Required work:
Every line from the one containing "ibilisierungsstuss nicht weit" to the one containing "aque par la chaîne d’approvisionn" in the records below, both included, must be set down exactly, and no other line.

[Saved entries]

_ _ _ _ _

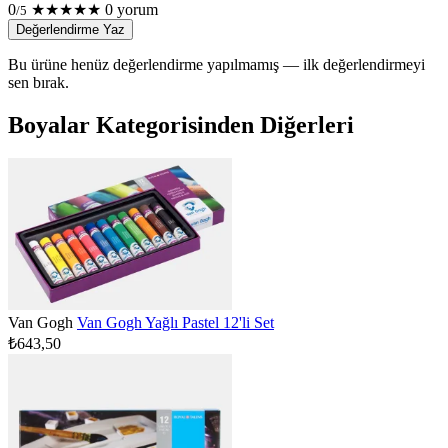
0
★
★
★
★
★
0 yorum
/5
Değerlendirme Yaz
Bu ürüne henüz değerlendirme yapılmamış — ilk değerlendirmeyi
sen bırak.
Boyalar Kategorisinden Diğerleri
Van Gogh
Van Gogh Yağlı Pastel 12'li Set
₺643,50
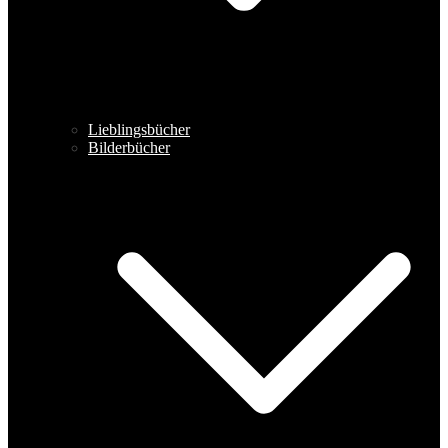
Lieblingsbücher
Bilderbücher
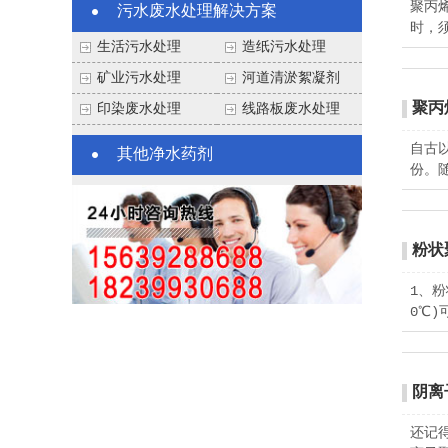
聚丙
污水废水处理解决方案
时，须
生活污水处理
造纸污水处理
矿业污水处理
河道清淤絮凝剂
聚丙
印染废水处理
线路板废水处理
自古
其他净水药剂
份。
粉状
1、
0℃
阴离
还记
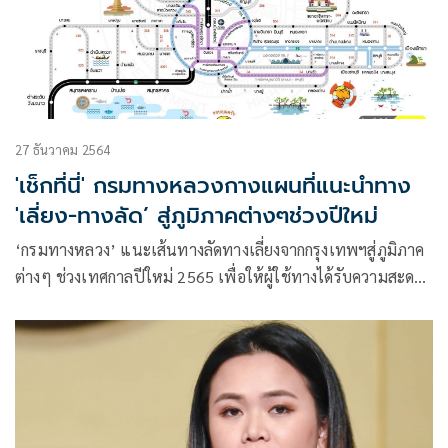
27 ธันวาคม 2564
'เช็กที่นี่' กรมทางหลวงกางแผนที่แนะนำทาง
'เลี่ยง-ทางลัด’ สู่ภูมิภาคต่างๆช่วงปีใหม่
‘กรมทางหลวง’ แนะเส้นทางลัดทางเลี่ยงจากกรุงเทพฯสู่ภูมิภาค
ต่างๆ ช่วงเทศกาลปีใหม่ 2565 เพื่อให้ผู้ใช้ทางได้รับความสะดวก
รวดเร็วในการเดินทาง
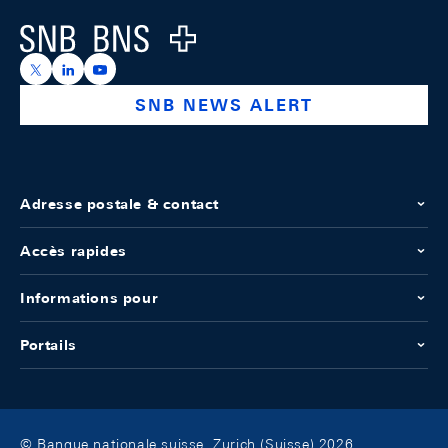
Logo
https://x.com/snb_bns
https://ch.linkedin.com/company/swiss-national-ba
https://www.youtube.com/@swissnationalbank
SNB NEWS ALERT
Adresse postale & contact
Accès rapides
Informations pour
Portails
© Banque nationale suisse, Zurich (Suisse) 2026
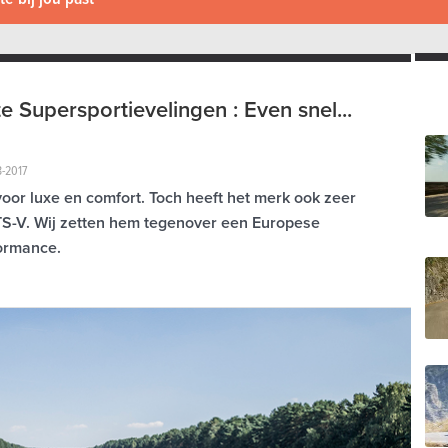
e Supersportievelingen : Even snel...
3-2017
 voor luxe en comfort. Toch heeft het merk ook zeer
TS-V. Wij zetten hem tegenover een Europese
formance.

_ _ _ _ _

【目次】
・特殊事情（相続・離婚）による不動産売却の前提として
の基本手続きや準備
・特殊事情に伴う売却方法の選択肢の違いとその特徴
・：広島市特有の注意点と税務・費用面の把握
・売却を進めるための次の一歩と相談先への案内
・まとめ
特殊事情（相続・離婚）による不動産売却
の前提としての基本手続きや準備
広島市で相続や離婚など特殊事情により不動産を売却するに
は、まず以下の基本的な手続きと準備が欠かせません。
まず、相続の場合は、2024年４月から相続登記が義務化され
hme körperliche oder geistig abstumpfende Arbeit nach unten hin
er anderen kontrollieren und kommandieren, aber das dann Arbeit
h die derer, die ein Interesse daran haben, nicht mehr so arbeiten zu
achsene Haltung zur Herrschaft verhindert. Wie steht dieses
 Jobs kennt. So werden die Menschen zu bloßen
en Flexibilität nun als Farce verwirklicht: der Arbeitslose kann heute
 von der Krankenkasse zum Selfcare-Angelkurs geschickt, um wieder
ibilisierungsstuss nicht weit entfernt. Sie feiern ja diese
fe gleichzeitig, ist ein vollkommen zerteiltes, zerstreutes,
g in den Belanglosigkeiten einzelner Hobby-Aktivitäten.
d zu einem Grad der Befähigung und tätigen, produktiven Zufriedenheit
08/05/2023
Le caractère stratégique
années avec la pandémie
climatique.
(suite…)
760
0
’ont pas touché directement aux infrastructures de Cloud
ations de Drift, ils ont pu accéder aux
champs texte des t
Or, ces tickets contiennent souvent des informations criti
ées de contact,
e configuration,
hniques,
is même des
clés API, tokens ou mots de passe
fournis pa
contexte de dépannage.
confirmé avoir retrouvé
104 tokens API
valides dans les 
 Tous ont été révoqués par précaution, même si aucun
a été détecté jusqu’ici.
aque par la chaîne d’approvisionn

_ _ _ _ _

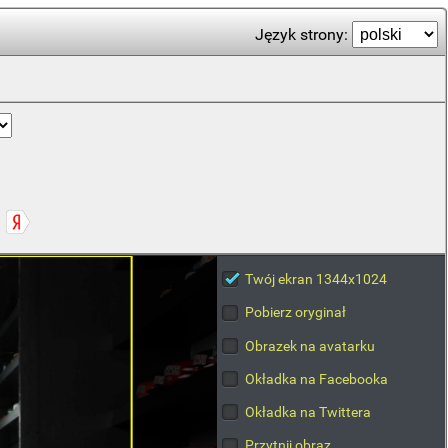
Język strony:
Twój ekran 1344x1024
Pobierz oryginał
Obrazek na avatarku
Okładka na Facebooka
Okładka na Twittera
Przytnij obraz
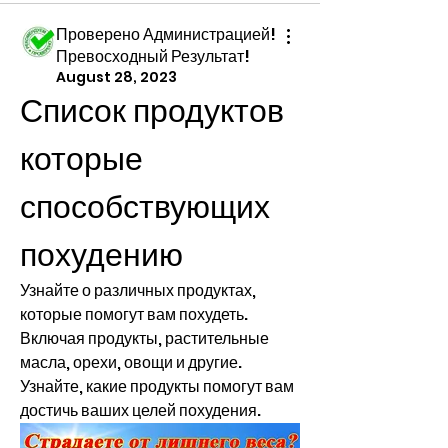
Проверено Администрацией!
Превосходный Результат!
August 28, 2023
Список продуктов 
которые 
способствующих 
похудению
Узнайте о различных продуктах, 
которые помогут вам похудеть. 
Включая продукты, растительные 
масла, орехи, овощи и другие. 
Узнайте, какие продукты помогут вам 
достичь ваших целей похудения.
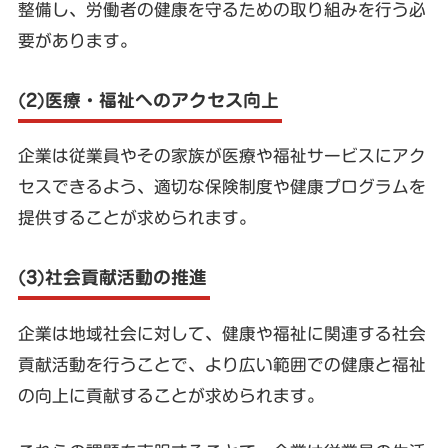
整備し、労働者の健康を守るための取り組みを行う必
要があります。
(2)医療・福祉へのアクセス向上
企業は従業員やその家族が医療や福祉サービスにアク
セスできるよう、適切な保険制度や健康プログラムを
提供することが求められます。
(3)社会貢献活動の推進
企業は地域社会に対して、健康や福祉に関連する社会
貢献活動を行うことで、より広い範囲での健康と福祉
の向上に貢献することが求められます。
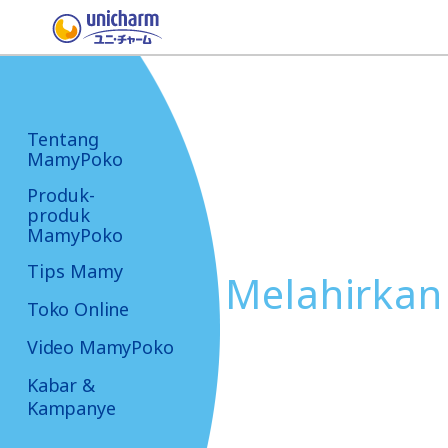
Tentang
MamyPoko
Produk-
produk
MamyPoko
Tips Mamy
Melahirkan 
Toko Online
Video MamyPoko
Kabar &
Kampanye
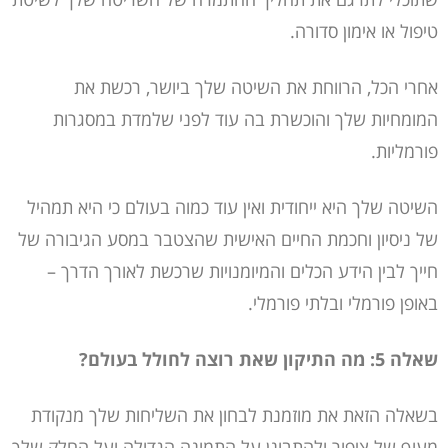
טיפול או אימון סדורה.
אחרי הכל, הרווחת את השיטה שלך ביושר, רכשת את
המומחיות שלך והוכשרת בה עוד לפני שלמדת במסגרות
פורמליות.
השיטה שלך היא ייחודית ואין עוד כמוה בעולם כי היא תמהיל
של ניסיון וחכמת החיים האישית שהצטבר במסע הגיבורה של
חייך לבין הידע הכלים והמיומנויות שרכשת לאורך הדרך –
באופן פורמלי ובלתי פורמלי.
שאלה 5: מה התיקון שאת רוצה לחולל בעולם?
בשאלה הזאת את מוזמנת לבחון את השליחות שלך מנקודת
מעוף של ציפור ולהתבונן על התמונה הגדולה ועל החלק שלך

_ _ _ _ _

Reply to the task:
ibilisierungsstuss nicht weit entfernt. Sie feiern ja diese
fe gleichzeitig, ist ein vollkommen zerteiltes, zerstreutes,
g in den Belanglosigkeiten einzelner Hobby-Aktivitäten.
d zu einem Grad der Befähigung und tätigen, produktiven Zufriedenheit
08/05/2023
Le caractère stratégique
années avec la pandémie
climatique.
(suite…)
760
0
’ont pas touché directement aux infrastructures de Cloud
ations de Drift, ils ont pu accéder aux
champs texte des t
Or, ces tickets contiennent souvent des informations criti
ées de contact,
e configuration,
hniques,
is même des
clés API, tokens ou mots de passe
fournis pa
contexte de dépannage.
confirmé avoir retrouvé
104 tokens API
valides dans les 
 Tous ont été révoqués par précaution, même si aucun
a été détecté jusqu’ici.
aque par la chaîne d’approvisionn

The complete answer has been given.